EXERCISE REQUIREMENTS:
The lines to copy from the data below are those that hold the string "primRénov".

====== SUPPLIED RECORDS

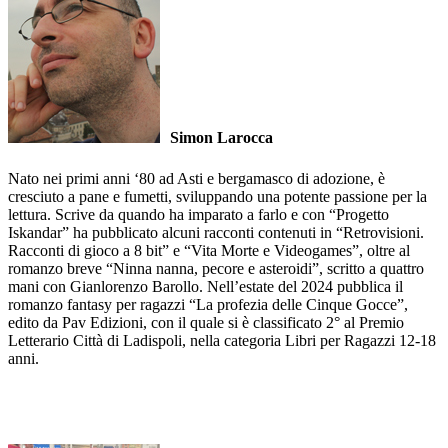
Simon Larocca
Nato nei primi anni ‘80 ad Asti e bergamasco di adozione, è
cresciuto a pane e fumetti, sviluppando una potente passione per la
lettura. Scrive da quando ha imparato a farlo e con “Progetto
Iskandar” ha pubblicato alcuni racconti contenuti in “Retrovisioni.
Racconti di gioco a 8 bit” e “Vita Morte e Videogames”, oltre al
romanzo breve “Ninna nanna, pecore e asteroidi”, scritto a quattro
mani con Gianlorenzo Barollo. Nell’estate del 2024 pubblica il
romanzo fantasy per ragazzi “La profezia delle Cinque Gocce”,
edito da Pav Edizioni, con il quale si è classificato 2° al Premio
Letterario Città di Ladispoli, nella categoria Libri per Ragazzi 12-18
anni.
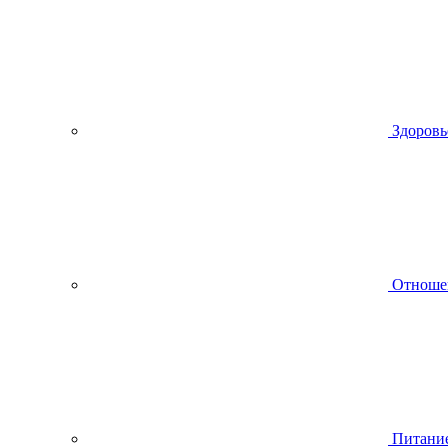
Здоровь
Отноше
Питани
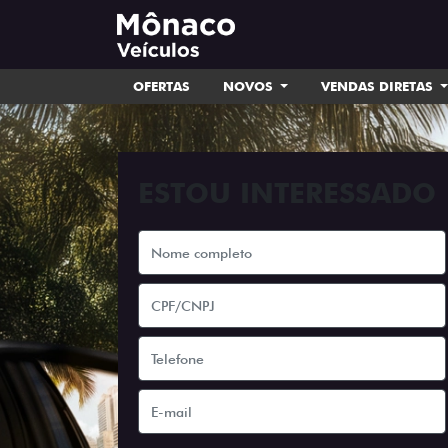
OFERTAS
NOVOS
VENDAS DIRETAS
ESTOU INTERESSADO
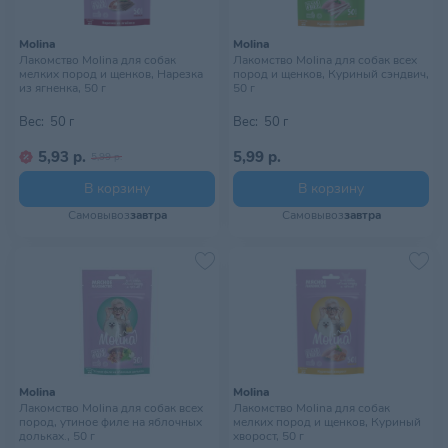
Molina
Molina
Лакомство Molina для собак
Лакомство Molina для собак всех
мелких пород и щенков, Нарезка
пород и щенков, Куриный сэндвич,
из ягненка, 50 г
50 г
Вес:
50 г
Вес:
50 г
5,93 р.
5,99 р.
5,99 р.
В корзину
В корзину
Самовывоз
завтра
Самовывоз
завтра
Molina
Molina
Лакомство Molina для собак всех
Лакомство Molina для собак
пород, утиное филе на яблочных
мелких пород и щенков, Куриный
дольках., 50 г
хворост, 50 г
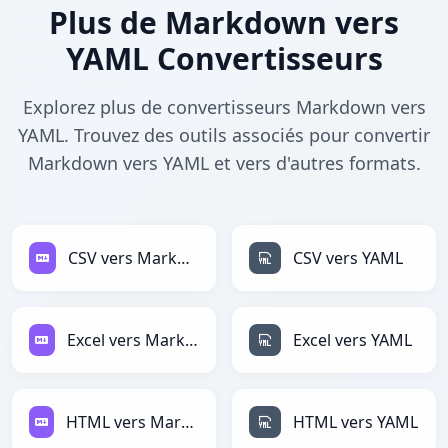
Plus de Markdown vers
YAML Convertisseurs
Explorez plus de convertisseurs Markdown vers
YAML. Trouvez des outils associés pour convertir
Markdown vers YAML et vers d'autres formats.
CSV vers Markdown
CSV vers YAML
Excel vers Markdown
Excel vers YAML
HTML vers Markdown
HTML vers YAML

============
====== SUPPLIED RECORDS

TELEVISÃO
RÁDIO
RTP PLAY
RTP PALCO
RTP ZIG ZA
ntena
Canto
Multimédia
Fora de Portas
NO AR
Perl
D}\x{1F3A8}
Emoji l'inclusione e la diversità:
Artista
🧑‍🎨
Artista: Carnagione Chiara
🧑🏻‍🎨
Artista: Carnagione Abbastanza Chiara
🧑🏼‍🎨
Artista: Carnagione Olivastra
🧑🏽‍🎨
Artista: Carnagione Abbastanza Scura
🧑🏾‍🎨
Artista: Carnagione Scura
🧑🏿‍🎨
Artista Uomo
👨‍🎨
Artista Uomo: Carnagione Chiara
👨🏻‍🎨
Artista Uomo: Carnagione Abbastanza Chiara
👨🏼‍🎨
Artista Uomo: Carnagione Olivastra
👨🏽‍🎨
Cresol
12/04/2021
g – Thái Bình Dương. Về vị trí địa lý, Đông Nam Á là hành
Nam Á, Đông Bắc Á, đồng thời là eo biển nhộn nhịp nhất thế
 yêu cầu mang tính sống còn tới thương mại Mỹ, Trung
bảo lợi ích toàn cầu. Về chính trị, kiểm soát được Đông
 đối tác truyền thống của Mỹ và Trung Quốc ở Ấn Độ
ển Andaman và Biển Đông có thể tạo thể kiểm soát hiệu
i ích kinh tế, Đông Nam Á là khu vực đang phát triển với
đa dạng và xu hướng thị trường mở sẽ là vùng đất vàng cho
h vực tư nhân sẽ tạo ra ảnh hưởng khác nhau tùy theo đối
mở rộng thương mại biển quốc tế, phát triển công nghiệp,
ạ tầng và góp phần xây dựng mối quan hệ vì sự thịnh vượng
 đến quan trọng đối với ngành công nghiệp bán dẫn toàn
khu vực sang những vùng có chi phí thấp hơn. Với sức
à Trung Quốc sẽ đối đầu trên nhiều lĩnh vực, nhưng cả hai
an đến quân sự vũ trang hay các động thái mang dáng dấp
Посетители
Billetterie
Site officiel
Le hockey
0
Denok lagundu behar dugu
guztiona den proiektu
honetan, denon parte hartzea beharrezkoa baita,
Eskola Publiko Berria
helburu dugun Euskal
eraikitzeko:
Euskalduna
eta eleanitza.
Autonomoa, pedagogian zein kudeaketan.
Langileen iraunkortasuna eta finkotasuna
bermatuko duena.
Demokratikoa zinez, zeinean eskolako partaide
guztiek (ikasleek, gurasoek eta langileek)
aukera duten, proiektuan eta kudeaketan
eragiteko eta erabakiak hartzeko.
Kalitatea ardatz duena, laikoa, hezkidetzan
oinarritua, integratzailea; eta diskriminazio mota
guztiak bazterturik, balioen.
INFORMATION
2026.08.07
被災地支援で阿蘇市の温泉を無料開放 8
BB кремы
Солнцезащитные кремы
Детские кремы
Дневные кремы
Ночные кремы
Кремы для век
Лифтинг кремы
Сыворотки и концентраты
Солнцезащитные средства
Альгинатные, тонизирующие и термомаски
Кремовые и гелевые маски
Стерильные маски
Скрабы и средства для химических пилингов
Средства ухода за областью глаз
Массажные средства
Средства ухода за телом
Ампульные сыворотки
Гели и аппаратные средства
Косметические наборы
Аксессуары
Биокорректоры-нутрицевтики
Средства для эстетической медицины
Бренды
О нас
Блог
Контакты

============
====== SUPPLIED RECORDS

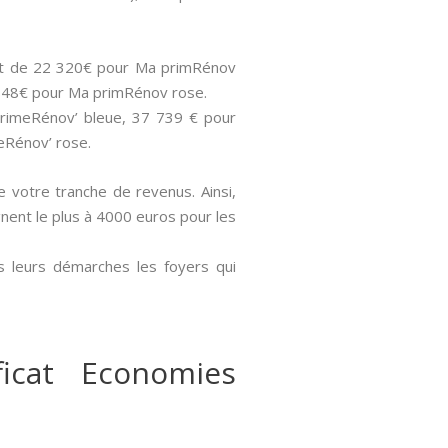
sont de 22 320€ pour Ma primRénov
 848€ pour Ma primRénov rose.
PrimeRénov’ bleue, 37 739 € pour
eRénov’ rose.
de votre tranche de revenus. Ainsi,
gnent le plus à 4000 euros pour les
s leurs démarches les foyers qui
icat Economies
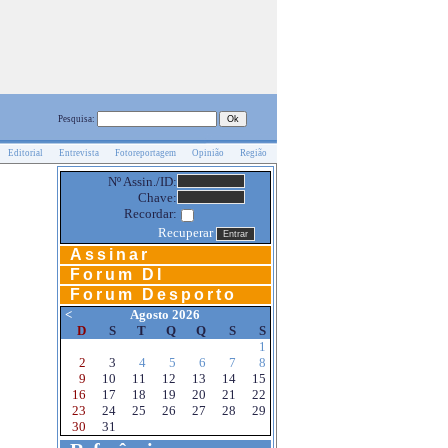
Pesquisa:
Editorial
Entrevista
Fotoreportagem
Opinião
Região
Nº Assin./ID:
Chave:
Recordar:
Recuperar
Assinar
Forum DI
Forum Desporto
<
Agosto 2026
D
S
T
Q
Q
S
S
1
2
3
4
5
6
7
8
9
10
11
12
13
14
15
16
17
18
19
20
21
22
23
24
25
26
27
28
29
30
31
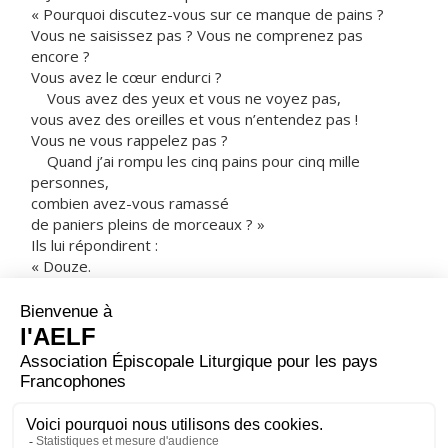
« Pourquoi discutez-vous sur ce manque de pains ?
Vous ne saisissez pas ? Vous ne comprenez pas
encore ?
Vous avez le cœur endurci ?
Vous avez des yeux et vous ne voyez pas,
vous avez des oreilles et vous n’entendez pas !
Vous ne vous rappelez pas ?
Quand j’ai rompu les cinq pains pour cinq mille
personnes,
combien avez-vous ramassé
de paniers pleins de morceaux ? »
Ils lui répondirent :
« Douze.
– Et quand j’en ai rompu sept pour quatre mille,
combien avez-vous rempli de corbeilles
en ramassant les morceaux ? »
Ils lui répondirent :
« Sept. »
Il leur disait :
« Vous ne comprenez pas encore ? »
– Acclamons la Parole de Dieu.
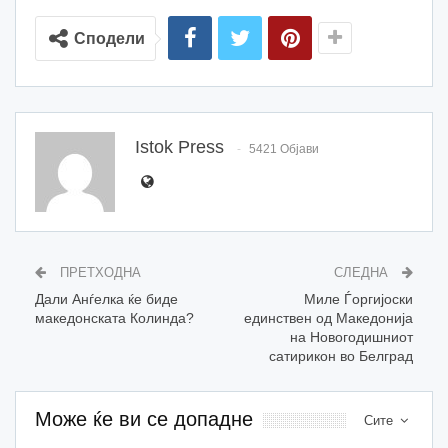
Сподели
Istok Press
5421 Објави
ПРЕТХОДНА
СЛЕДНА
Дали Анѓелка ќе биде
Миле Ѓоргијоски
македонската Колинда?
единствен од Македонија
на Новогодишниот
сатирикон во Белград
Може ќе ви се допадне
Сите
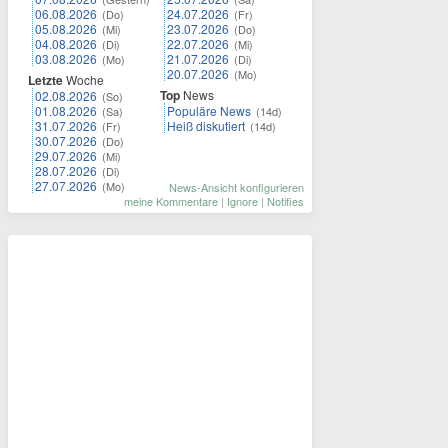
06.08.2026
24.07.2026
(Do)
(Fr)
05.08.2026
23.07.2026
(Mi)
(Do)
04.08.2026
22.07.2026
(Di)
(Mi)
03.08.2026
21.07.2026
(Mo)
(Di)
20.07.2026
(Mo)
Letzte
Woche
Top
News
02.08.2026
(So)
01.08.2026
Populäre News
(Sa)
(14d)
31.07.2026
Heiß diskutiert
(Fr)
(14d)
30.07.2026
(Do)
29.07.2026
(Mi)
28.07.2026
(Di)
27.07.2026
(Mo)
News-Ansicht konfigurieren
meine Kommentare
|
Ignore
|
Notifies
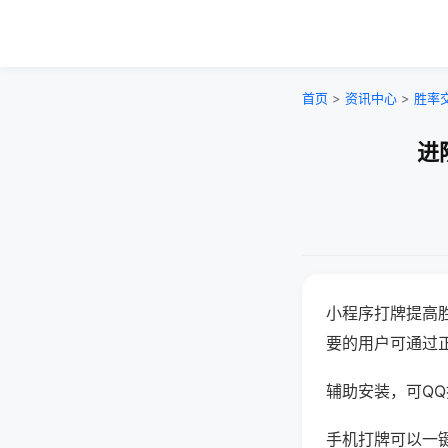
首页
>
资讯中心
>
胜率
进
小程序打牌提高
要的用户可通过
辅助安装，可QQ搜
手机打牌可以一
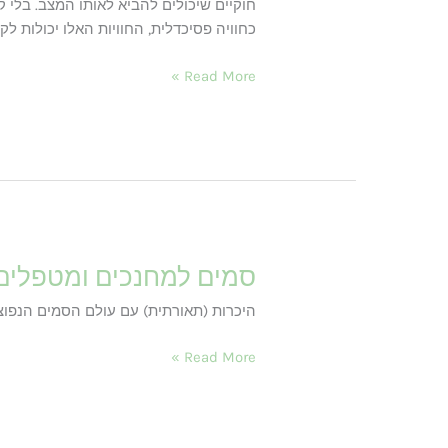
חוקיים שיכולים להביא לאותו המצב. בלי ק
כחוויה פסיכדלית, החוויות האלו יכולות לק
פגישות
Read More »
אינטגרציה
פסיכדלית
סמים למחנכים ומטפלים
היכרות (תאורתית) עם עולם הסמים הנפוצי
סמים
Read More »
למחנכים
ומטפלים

============

RESPONSE BOX:
sont de 22 320€ pour Ma primRénov
 848€ pour Ma primRénov rose.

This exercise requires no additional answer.